*Task directions*
Every line containing the string "Montreal" is to be copied from the records.

*Dataset records*
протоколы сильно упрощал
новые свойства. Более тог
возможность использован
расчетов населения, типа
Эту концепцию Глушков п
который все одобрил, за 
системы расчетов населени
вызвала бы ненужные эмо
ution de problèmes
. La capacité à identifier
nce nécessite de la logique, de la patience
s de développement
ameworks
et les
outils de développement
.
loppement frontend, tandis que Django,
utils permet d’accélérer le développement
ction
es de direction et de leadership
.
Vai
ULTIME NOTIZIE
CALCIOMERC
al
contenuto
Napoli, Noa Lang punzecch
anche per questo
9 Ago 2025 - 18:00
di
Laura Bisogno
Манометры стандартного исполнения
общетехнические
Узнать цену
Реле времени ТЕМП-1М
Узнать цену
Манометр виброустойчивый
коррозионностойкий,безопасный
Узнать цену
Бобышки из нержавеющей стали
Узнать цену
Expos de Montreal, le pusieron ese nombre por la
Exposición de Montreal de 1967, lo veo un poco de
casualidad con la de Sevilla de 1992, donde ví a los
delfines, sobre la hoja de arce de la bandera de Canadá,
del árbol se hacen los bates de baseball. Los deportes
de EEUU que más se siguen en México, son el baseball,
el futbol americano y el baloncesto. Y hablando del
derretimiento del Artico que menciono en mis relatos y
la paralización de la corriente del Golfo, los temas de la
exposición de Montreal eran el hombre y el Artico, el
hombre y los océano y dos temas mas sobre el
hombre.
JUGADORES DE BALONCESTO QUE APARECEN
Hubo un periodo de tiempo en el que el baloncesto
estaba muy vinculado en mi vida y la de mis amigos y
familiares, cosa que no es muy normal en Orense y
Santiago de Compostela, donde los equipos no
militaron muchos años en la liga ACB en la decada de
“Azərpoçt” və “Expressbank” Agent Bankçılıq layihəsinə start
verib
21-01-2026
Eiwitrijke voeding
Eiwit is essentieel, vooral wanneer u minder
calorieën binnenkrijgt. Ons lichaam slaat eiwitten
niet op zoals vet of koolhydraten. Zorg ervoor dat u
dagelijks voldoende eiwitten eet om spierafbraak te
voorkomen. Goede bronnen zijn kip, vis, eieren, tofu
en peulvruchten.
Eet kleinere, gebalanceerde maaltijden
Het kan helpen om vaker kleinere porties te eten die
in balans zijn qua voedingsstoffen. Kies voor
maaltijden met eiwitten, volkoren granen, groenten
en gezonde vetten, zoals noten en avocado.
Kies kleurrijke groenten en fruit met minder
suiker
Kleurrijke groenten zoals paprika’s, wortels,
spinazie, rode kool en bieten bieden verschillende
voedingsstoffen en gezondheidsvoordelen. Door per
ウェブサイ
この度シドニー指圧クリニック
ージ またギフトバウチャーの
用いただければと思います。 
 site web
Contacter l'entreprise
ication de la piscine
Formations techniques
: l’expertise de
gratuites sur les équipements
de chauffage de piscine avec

*Exercise output*
Expos de Montreal, le pusieron ese nombre por la
Exposición de Montreal de 1967, lo veo un poco de
exposición de Montreal eran el hombre y el Artico, el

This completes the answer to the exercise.